I shook my head. Ella started prying my fingers off, one at a time, and got the sketchbook free.

She opened it and gasped. She quickly flipped through the pictures until she got to the end of the Jake section.

"Oh, Tilly." The sympathy in her eyes and voice was almost more than I could handle. I leaned against the bathroom wall, and slid against it until I landed with a loud thump on the dirty floor. I didn't even care. I put my head in my hands. I was getting a killer stress headache. My throat ached with unshed tears.

I thought of all the embarrassing things that had happened to me over the years. Freshman year my shoes slipped in the courtyard and I landed flat on my butt in front of a hundred people. In eighth grade I really had to pee and didn't quite make it to the bathroom. In sixth grade I accidentally and loudly passed gas in the middle of a test, when the room was dead silent. I had a long history of humiliating experiences, but every single one of them paled in comparison to the way I felt now.

"You have to see the bright side of this. I don't think he cared."

I looked up at her, but my eyes were so watery that I couldn't see her. I had to blink several times to clear them up.

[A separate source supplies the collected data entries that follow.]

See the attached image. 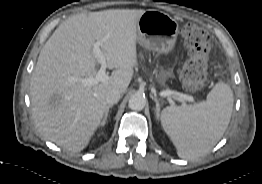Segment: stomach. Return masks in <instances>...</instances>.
<instances>
[{"instance_id": "obj_1", "label": "stomach", "mask_w": 262, "mask_h": 184, "mask_svg": "<svg viewBox=\"0 0 262 184\" xmlns=\"http://www.w3.org/2000/svg\"><path fill=\"white\" fill-rule=\"evenodd\" d=\"M178 22L167 13L157 10L145 11L137 22V42L145 48L159 52H170L176 43ZM162 80L173 76L170 68L160 70Z\"/></svg>"}]
</instances>
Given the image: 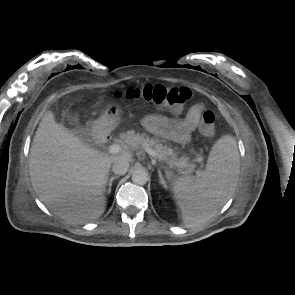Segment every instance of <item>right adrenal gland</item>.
Returning a JSON list of instances; mask_svg holds the SVG:
<instances>
[{
  "mask_svg": "<svg viewBox=\"0 0 295 295\" xmlns=\"http://www.w3.org/2000/svg\"><path fill=\"white\" fill-rule=\"evenodd\" d=\"M119 175L112 176L109 180H107V183L104 188V193L110 194L111 193V187H112V182L117 179ZM108 186V189L106 188Z\"/></svg>",
  "mask_w": 295,
  "mask_h": 295,
  "instance_id": "right-adrenal-gland-1",
  "label": "right adrenal gland"
}]
</instances>
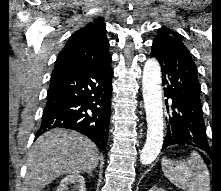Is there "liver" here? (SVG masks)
<instances>
[{
	"mask_svg": "<svg viewBox=\"0 0 221 191\" xmlns=\"http://www.w3.org/2000/svg\"><path fill=\"white\" fill-rule=\"evenodd\" d=\"M98 161V148L90 139L72 130L52 129L28 154L25 190L41 191L61 175L93 171Z\"/></svg>",
	"mask_w": 221,
	"mask_h": 191,
	"instance_id": "obj_1",
	"label": "liver"
}]
</instances>
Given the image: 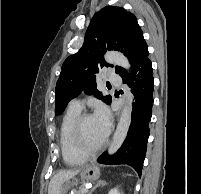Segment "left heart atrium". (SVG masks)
Masks as SVG:
<instances>
[{"label": "left heart atrium", "instance_id": "39dd6f15", "mask_svg": "<svg viewBox=\"0 0 201 194\" xmlns=\"http://www.w3.org/2000/svg\"><path fill=\"white\" fill-rule=\"evenodd\" d=\"M99 133L105 139L110 131L111 119L107 108L103 105L97 106L92 116Z\"/></svg>", "mask_w": 201, "mask_h": 194}]
</instances>
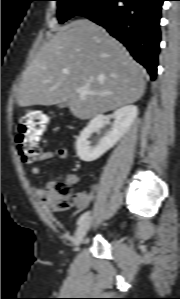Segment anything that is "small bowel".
<instances>
[{
	"instance_id": "obj_1",
	"label": "small bowel",
	"mask_w": 180,
	"mask_h": 299,
	"mask_svg": "<svg viewBox=\"0 0 180 299\" xmlns=\"http://www.w3.org/2000/svg\"><path fill=\"white\" fill-rule=\"evenodd\" d=\"M57 157L60 160H65L68 157V151L66 148H59L56 151H42L38 154L35 161H45ZM31 173L33 175H39L41 173V168L38 165H33L31 167ZM65 182L69 185H75L78 182V176L75 173H67L65 175ZM55 184V181H48L44 187H34L35 194L39 197L40 201L46 205L49 198L50 189ZM92 199V195L87 192L80 191L75 196V206L77 209L86 208Z\"/></svg>"
}]
</instances>
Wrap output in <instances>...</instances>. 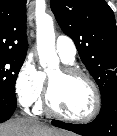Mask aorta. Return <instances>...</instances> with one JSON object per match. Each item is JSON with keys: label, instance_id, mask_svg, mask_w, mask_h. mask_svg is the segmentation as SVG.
<instances>
[{"label": "aorta", "instance_id": "obj_1", "mask_svg": "<svg viewBox=\"0 0 117 136\" xmlns=\"http://www.w3.org/2000/svg\"><path fill=\"white\" fill-rule=\"evenodd\" d=\"M37 51L39 54L40 65L51 70L58 67V59L55 51V33L53 19L45 14L37 17Z\"/></svg>", "mask_w": 117, "mask_h": 136}]
</instances>
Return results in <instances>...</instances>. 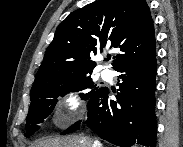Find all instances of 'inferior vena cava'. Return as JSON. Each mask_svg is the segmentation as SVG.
<instances>
[{
    "label": "inferior vena cava",
    "instance_id": "602c4592",
    "mask_svg": "<svg viewBox=\"0 0 183 147\" xmlns=\"http://www.w3.org/2000/svg\"><path fill=\"white\" fill-rule=\"evenodd\" d=\"M93 147H101V144L97 141H94Z\"/></svg>",
    "mask_w": 183,
    "mask_h": 147
}]
</instances>
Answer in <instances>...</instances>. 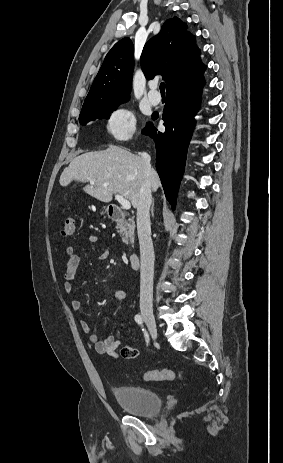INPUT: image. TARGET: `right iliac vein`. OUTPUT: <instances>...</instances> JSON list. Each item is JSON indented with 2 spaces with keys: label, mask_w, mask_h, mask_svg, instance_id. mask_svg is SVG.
Instances as JSON below:
<instances>
[{
  "label": "right iliac vein",
  "mask_w": 283,
  "mask_h": 463,
  "mask_svg": "<svg viewBox=\"0 0 283 463\" xmlns=\"http://www.w3.org/2000/svg\"><path fill=\"white\" fill-rule=\"evenodd\" d=\"M142 317L147 324V327L150 331L151 336L156 339L157 337V326H156V321L154 318V315L151 311L149 310H143L142 311Z\"/></svg>",
  "instance_id": "63e3f726"
}]
</instances>
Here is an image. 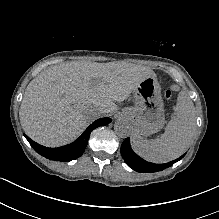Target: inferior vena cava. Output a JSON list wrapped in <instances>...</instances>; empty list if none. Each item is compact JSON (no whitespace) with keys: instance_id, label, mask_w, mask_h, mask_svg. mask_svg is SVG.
<instances>
[{"instance_id":"602c4592","label":"inferior vena cava","mask_w":219,"mask_h":219,"mask_svg":"<svg viewBox=\"0 0 219 219\" xmlns=\"http://www.w3.org/2000/svg\"><path fill=\"white\" fill-rule=\"evenodd\" d=\"M90 118L93 120V121H100L102 118H103V107L100 105V104H93L91 107H90Z\"/></svg>"}]
</instances>
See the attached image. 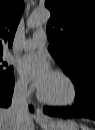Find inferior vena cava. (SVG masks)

"He must think I'm a total nutjob."

Ella sat down on the floor next to me, which was impressive given her strong aversion to germs and general dirtiness, and put her arm around my shoulder. My shoulders stiffened in response. I didn't normally like being touched. Ella didn't seem to notice. "If he thought you were a nutjob he wouldn't have almost kissed you."

"He didn't almost…"

"Yes, he did." Ella cut me off firmly. "I thought something like that might happen if you two could spend some time alone. That's why I pretended to not have a working key."

My mouth dropped open in shock. "You had a key the whole time? You did this on purpose?"

"Not the sketchbook part, but the rest of it, yes."

Ella rested her head on my shoulder and it felt nice to be comforted. I thought about what Jake had said; how I rejected people before they could reject me. Ella wouldn't reject me. She was here with me, caring about me. Even when I had resented her or felt jealous of her, she hadn't changed. She still loved me and wanted a relationship with me. I let myself relax into her hug.

I had also started to doubt my own instincts because while it seemed like Jake would kiss me, and despite what Ella thought, he hadn't and then my world exploded with a nuclear mortification bomb.

"So, any ideas about what we're going to do with Mercedes?"

Jake had told me that Mercedes had given him the book. I had been so focused on the fact that he had the sketchbook that I completely blanked the part where that horrible wench had given it to him. She must have stolen it in study hall. Such a foul and heinous thing to do, that I couldn't even think of something that would make Mercedes understand how badly she had made me feel.